▶ _What the task requires_:
For the word "Drop", return each line of the data in which it occurs.

▶ _Records provided_:
_ _ _ _

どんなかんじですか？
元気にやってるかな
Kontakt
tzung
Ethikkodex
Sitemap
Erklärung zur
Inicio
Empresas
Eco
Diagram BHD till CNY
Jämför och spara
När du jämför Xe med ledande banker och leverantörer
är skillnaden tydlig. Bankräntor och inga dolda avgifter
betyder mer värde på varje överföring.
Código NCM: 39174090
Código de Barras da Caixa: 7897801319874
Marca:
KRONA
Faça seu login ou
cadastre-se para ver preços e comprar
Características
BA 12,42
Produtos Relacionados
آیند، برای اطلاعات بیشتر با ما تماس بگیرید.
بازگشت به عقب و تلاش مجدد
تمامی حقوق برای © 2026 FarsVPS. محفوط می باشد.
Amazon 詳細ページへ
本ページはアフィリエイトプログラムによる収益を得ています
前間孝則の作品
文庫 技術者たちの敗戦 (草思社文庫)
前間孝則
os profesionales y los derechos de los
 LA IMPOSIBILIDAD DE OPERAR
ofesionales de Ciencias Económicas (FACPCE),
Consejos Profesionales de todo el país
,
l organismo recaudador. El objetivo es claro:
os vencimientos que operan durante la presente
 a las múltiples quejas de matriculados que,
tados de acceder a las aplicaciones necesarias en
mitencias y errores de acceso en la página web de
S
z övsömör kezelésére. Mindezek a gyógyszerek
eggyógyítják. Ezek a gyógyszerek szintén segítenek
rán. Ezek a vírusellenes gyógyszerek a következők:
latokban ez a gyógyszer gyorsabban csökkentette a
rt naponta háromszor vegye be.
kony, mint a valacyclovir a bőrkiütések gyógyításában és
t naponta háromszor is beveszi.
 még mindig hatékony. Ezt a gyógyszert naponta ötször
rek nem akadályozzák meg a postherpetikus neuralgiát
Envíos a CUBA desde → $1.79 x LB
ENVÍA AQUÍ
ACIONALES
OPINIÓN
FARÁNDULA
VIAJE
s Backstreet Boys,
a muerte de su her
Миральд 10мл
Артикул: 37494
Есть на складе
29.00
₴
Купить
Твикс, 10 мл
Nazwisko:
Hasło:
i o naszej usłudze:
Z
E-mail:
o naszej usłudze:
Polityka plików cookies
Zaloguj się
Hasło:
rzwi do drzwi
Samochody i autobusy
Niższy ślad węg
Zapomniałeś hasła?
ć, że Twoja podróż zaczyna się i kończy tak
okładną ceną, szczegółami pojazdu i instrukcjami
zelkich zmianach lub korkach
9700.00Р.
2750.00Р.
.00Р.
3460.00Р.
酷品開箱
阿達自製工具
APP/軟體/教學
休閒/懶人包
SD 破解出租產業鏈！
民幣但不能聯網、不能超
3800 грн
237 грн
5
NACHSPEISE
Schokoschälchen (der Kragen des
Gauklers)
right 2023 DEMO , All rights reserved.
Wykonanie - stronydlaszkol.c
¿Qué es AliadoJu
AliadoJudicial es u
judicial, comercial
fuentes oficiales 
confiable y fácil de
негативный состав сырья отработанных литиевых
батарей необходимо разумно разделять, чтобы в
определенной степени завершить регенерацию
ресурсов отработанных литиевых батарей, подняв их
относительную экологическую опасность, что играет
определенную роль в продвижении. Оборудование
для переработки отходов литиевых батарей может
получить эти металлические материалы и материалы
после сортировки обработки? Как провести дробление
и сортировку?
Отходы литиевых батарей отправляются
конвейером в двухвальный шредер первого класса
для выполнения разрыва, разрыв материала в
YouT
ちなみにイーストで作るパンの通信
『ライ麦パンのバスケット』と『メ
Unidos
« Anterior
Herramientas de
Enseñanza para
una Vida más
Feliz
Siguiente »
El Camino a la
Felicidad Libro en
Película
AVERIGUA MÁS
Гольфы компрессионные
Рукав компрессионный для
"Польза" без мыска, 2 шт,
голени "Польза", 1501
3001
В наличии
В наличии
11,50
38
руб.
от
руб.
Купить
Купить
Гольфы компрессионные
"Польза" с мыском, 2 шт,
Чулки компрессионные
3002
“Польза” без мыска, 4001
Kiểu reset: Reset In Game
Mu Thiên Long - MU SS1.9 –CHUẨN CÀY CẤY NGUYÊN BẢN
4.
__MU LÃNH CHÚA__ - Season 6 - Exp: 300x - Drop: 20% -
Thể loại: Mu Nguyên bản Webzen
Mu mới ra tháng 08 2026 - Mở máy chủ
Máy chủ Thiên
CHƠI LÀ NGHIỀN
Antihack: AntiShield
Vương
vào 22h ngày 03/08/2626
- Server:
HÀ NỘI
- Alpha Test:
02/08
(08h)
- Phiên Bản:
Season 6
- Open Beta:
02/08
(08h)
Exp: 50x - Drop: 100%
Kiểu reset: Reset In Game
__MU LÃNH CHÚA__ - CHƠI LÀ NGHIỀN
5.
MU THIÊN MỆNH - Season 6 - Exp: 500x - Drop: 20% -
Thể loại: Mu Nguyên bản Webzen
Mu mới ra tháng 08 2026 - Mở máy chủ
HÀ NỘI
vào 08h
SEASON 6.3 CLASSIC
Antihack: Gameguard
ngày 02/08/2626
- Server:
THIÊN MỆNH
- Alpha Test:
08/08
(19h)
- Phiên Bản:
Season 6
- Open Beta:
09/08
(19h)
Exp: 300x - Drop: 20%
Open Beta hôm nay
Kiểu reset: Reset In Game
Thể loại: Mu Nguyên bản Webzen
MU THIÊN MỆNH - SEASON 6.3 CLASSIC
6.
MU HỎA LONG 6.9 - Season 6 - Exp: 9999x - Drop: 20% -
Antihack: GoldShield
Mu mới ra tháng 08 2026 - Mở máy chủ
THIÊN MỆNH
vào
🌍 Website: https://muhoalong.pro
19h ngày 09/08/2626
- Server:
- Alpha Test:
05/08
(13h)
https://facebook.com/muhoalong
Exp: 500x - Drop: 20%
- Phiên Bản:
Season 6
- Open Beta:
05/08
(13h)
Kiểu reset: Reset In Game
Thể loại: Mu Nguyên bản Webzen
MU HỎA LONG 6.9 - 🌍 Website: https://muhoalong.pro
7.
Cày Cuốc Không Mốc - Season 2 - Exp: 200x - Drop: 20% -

_ _ _ _

▶ _Exercise output_:
__MU LÃNH CHÚA__ - Season 6 - Exp: 300x - Drop: 20% -
Exp: 50x - Drop: 100%
MU THIÊN MỆNH - Season 6 - Exp: 500x - Drop: 20% -
Exp: 300x - Drop: 20%
MU HỎA LONG 6.9 - Season 6 - Exp: 9999x - Drop: 20% -
Exp: 500x - Drop: 20%
Cày Cuốc Không Mốc - Season 2 - Exp: 200x - Drop: 20% -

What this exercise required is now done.